Pourquoi les délais pour les permis d’études et de travail ont-ils augmenté en 2026 ?
En juillet 2026, le ministère de l’Immigration, des Réfugiés et de la Citoyenneté du Canada (IRCC) a mis à jour ses estimations de délais de traitement pour les demandes de résidence temporaire. Les candidats aux permis d’études et de travail constatent une hausse des temps d’attente, une tendance qui suscite des interrogations. Plusieurs facteurs expliquent cette situation, sans qu’un seul ne puisse être pointé comme la cause unique.
Une demande record et des ressources limitées
Le Canada reste une destination prisée pour les étudiants internationaux et les travailleurs étrangers. En 2026, le nombre de demandes soumises à l’IRCC a atteint des niveaux historiques, notamment dans les secteurs en tension comme la santé, les technologies ou l’hôtellerie. Cette affluence dépasse les capacités de traitement actuelles du ministère, malgré des efforts pour moderniser ses systèmes.
Les candidats originaires de certains pays, comme l’Inde, la Chine ou le Nigeria, sont particulièrement touchés. Ces régions concentrent une part importante des demandes, ce qui peut entraîner des goulots d’étranglement dans les centres de traitement dédiés. L’IRCC a indiqué que les délais varient selon le type de permis, le pays de résidence du demandeur et la période de l’année, avec des pics observés avant la rentrée universitaire ou les saisons touristiques.
Des vérifications renforcées et des dossiers plus complexes
Depuis quelques années, l’IRCC a durci ses critères d’évaluation pour lutter contre la fraude et s’assurer que les candidats répondent bien aux exigences des programmes. Par exemple, les demandes de permis d’études doivent désormais inclure des preuves plus détaillées de la capacité financière du demandeur, ainsi que des justificatifs sur la légitimité de son projet académique. Pour les permis de travail, les employeurs doivent parfois fournir des documents supplémentaires pour prouver qu’aucun Canadien ou résident permanent n’était disponible pour occuper le poste.

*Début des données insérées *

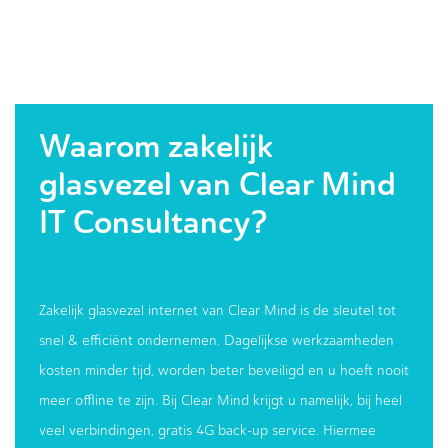
Waarom zakelijk
glasvezel van Clear Mind
IT Consultancy?
Zakelijk glasvezel internet van Clear Mind is de sleutel tot
snel & efficiënt ondernemen. Dagelijkse werkzaamheden
kosten minder tijd, worden beter beveiligd en u hoeft nooit
meer offline te zijn. Bij Clear Mind krijgt u namelijk, bij heel
veel verbindingen, gratis 4G back-up service. Hiermee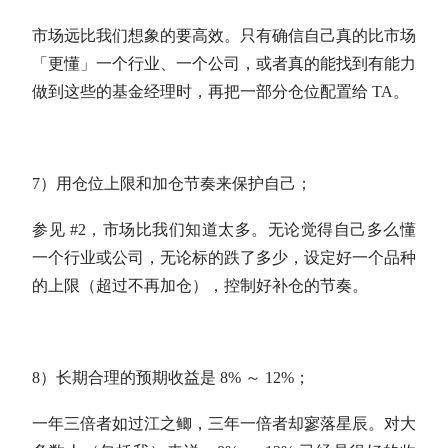
市场远比我们想象的要高效。只有确信自己真的比市场
「更懂」一个行业、一个公司，或者真的能找到有能力
做到这些的基金经理时，再把一部分
仓位
配置给 TA。
7）用
仓位
上限和加仓节奏来保护自己；
参见 #2，市场比我们知道太多。无论觉得自己多么懂
一个行业或公司，无论标的跌了多少，设定好一个品种
的上限（超过不再加仓），控制好补仓的节奏。
8）长期合理的预期收益是 8% ～ 12%；
一年三倍者如过江之鲫，三年一倍者却寥落星辰。对大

Ces vérifications supplémentaires allongent mécaniquement les délais. Un dossier incomplet ou comportant des incohérences peut entraîner des demandes de précisions, prolongeant encore le processus. Les candidats sont donc invités à porter une attention particulière à la qualité de leur dossier avant soumission.
Les impacts concrets pour les candidats
Pour les étudiants internationaux, un délai prolongé peut signifier un report de la rentrée universitaire ou des difficultés à organiser leur arrivée au Canada. Certaines universités ont mis en place des mesures d’accompagnement, comme des reports de dates limites ou des cours en ligne temporaires, mais ces solutions restent limitées.
Du côté des travailleurs, les employeurs qui comptent sur des talents étrangers pour combler des pénuries de main-d’œuvre peuvent voir leurs projets retardés. Dans des secteurs comme la santé ou les technologies, où les besoins sont critiques, ces retards peuvent avoir des conséquences directes sur les services offerts aux Canadiens.
Enfin, les familles des demandeurs sont également affectées. Les conjoints ou enfants qui accompagnent le titulaire d’un permis de travail ou d’études doivent souvent attendre la décision principale avant de pouvoir soumettre leur propre demande, ce qui prolonge leur incertitude.
Que faire pour limiter les retards ?
L’IRCC recommande aux candidats de soumettre leur demande le plus tôt possible, idéalement plusieurs mois avant la date prévue de départ. Utiliser les outils en ligne mis à disposition par le ministère, comme le suivi de dossier ou les listes de vérification, permet d’éviter les erreurs courantes qui entraînent des retards.
Pour les employeurs, anticiper les démarches liées à l’obtention d’une Étude d’Impact sur le Marché du Travail (EIMT) est crucial. Ce document, obligatoire pour certains permis de travail, peut lui-même prendre plusieurs semaines à être traité.
Enfin, consulter régulièrement le site de l’IRCC pour les mises à jour des délais estimés est essentiel. Les temps de traitement peuvent varier rapidement en fonction des ajustements apportés par le ministère ou des fluctuations saisonnières.
Vers une amélioration à long terme ?
Le gouvernement canadien a reconnu la nécessité d’améliorer les délais de traitement et a annoncé des investissements pour renforcer les capacités de l’IRCC. Ces mesures incluent l’embauche de personnel supplémentaire, la digitalisation accrue des processus et la simplification de certaines procédures. Cependant, ces changements prendront du temps à se concrétiser.
En attendant, les candidats doivent s’armer de patience et se préparer à des délais plus longs que ceux observés les années précédentes. Pour ceux qui envisagent de s’installer au Canada, une planification rigoureuse et une attention aux détails restent les meilleures armes pour naviguer dans ce contexte complexe.